Collected data:
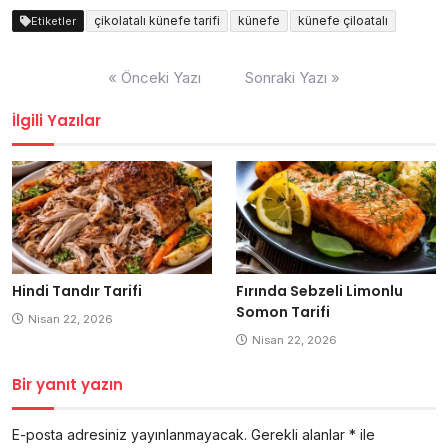
çikolatalı künefe tarifi
künefe
künefe çiloatalı
Etiketler
Yazı
« Önceki Yazı
Sonraki Yazı »
gezinmesi
İlgili Yazılar
Hindi Tandır Tarifi
Fırında Sebzeli Limonlu
Somon Tarifi
Nisan 22, 2026
Nisan 22, 2026
Bir yanıt yazın
E-posta adresiniz yayınlanmayacak.
Gerekli alanlar
*
ile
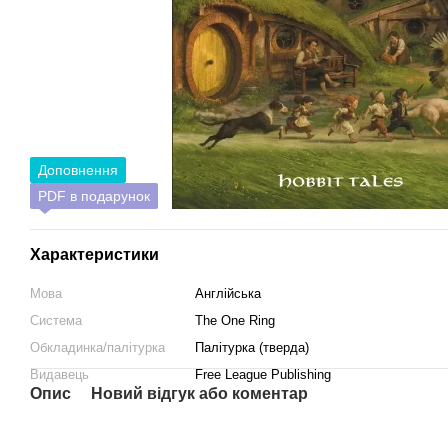
Доповнення
PDF в подарунок
Характеристики
Мова
Англійська
Система
The One Ring
Обкладинка/палітурка
Палітурка (тверда)
Видавець
Free League Publishing
Опис
Новий відгук або коментар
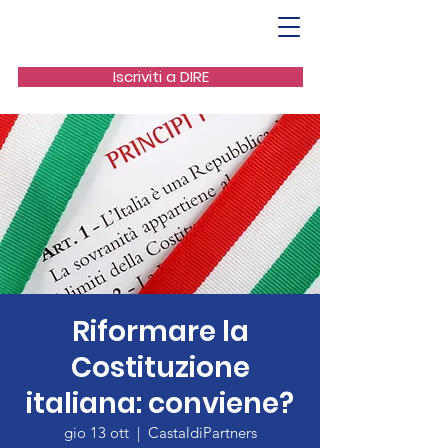
Iscriviti a DIRE
Riformare la
Costituzione
italiana: conviene?
gio 13 ott
  |  
CastaldiPartners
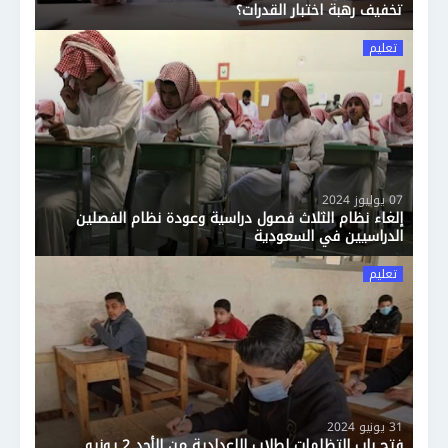
تخفيف رهبة اختبار القدرات؟
تعليم
07 يوليوز 2024
إلغاء نظام الثلاث فصول دراسية وعودة نظام الفصلين
الدراسيين في السعودية
تعليم
31 يونيو 2024
فتح باب التظلمات لطلاب الإعدادية من الأحد 2 يونيو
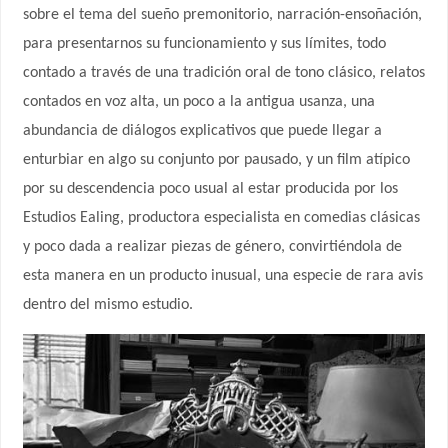
sobre el tema del sueño premonitorio, narración-ensoñación,
para presentarnos su funcionamiento y sus límites, todo
contado a través de una tradición oral de tono clásico, relatos
contados en voz alta, un poco a la antigua usanza, una
abundancia de diálogos explicativos que puede llegar a
enturbiar en algo su conjunto por pausado, y un film atípico
por su descendencia poco usual al estar producida por los
Estudios Ealing, productora especialista en comedias clásicas
y poco dada a realizar piezas de género, convirtiéndola de
esta manera en un producto inusual, una especie de rara avis
dentro del mismo estudio.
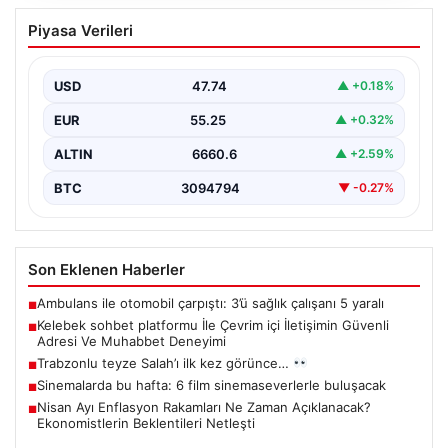
Kelebek sohbet platformu İle Çevrim içi
Piyasa Verileri
İletişimin Güvenli Adresi Ve Muhabbet
Deneyimi
USD
47.74
▲ +0.18%
İnternet dünyasında kullanıcıların güvenli bir biçimde
bağlantı kurması ciddi bir önem taşımaktadır. Halen
EUR
55.25
▲ +0.32%
çeşitli…
ALTIN
6660.6
▲ +2.59%
BTC
3094794
▼ -0.27%
Son Eklenen Haberler
Ambulans ile otomobil çarpıştı: 3’ü sağlık çalışanı 5 yaralı
■
Kelebek sohbet platformu İle Çevrim içi İletişimin Güvenli
■
Adresi Ve Muhabbet Deneyimi
Trabzonlu teyze Salah’ı ilk kez görünce…
■
Sinemalarda bu hafta: 6 film sinemaseverlerle buluşacak
■
Nisan Ayı Enflasyon Rakamları Ne Zaman Açıklanacak?
■
Ekonomistlerin Beklentileri Netleşti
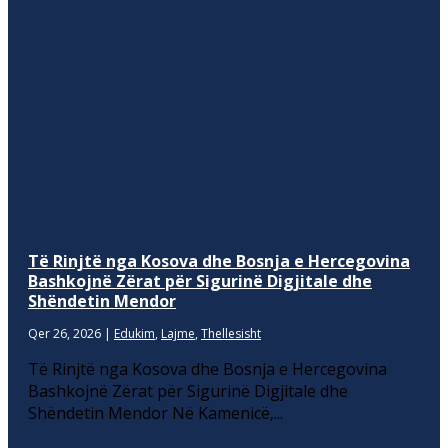
Të Rinjtë nga Kosova dhe Bosnja e Hercegovina
Bashkojnë Zërat për Sigurinë Digjitale dhe
Shëndetin Mendor
Qer 26, 2026
|
Edukim
,
Lajme
,
Thellesisht
Të Rinjtë nga Kosova dhe Bosnja e Hercegovina
Bashkojnë Zërat për Sigurinë Digjitale dhe
Shëndetin Mendor Në Kamenicë,...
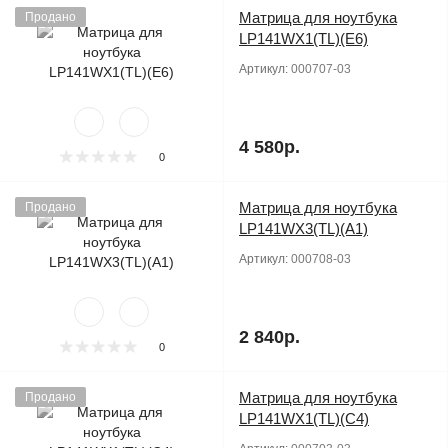
Матрица для ноутбука
Продано
LP141WX1(TL)(E6)
Артикул:
000707-03
4 580р.
0
Матрица для ноутбука
Продано
LP141WX3(TL)(A1)
Артикул:
000708-03
2 840р.
0
Матрица для ноутбука
Продано
LP141WX1(TL)(C4)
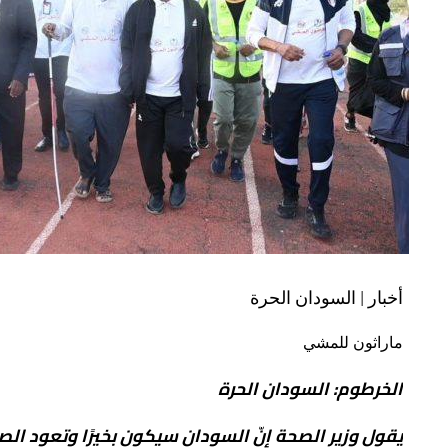
أخبار | السودان الحرة
ماراثون للمشي
الخرطوم: السودان الحرة
يقول وزير الصحة إنّ السودان سيكون بخيرًا وتعود الص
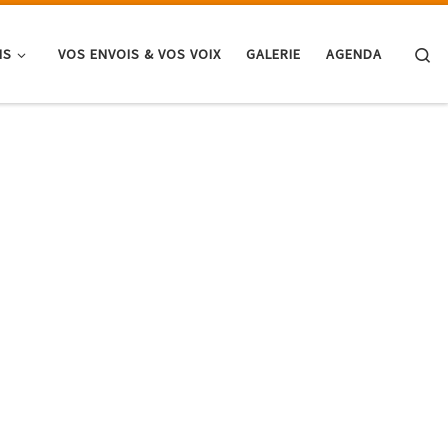
Se
NS
VOS ENVOIS & VOS VOIX
GALERIE
AGENDA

(EXERCISE GOAL):
Across all the lines above, repeat the wording exactly and omit the pictures.

(REPLY):
çikolatalı künefe tarifi
künefe
künefe çiloatalı
Etiketler
Yazı
« Önceki Yazı
Sonraki Yazı »
gezinmesi
İlgili Yazılar
Hindi Tandır Tarifi
Fırında Sebzeli Limonlu
Somon Tarifi
Nisan 22, 2026
Nisan 22, 2026
Bir yanıt yazın
E-posta adresiniz yayınlanmayacak.
Gerekli alanlar
*
ile
Доповнення
PDF в подарунок
Характеристики
Мова
Англійська
Система
The One Ring
Обкладинка/палітурка
Палітурка (тверда)
Видавець
Free League Publishing
Опис
Новий відгук або коментар
Iscriviti a DIRE
Riformare la
Costituzione
italiana: conviene?
gio 13 ott
  |  
CastaldiPartners
تخفيف رهبة اختبار القدرات؟
تعليم
07 يوليوز 2024
إلغاء نظام الثلاث فصول دراسية وعودة نظام الفصلين
الدراسيين في السعودية
تعليم
31 يونيو 2024
فتح باب التظلمات لطلاب الإعدادية من الأحد 2 يونيو
sobre el tema del sueño premonitorio, narración-ensoñación,
para presentarnos su funcionamiento y sus límites, todo
contado a través de una tradición oral de tono clásico, relatos
contados en voz alta, un poco a la antigua usanza, una
abundancia de diálogos explicativos que puede llegar a
enturbiar en algo su conjunto por pausado, y un film atípico
por su descendencia poco usual al estar producida por los
Estudios Ealing, productora especialista en comedias clásicas
y poco dada a realizar piezas de género, convirtiéndola de
esta manera en un producto inusual, una especie de rara avis
dentro del mismo estudio.
Kelebek sohbet platformu İle Çevrim içi
Piyasa Verileri
İletişimin Güvenli Adresi Ve Muhabbet
Deneyimi
USD
47.74
▲ +0.18%
İnternet dünyasında kullanıcıların güvenli bir biçimde
bağlantı kurması ciddi bir önem taşımaktadır. Halen
EUR
55.25
▲ +0.32%
çeşitli…
ALTIN
6660.6
▲ +2.59%
BTC
3094794
▼ -0.27%
Son Eklenen Haberler
Ambulans ile otomobil çarpıştı: 3’ü sağlık çalışanı 5 yaralı
■
Kelebek sohbet platformu İle Çevrim içi İletişimin Güvenli
■
Adresi Ve Muhabbet Deneyimi
Trabzonlu teyze Salah’ı ilk kez görünce…
■
Sinemalarda bu hafta: 6 film sinemaseverlerle buluşacak
■
Nisan Ayı Enflasyon Rakamları Ne Zaman Açıklanacak?
■
Ekonomistlerin Beklentileri Netleşti
Të Rinjtë nga Kosova dhe Bosnja e Hercegovina
Bashkojnë Zërat për Sigurinë Digjitale dhe
Shëndetin Mendor
Qer 26, 2026
|
Edukim
,
Lajme
,
Thellesisht
Të Rinjtë nga Kosova dhe Bosnja e Hercegovina
Bashkojnë Zërat për Sigurinë Digjitale dhe
Shëndetin Mendor Në Kamenicë,...
Матрица для ноутбука
Продано
LP141WX1(TL)(E6)
Артикул:
000707-03
4 580р.
0
Матрица для ноутбука
Продано
LP141WX3(TL)(A1)
Артикул:
000708-03
2 840р.
0
Матрица для ноутбука
Продано
LP141WX1(TL)(C4)
أخبار | السودان الحرة
ماراثون للمشي
الخرطوم: السودان الحرة
يقول وزير الصحة إنّ السودان سيكون بخيرًا وتعود الص
Se
NS
VOS ENVOIS & VOS VOIX
GALERIE
AGENDA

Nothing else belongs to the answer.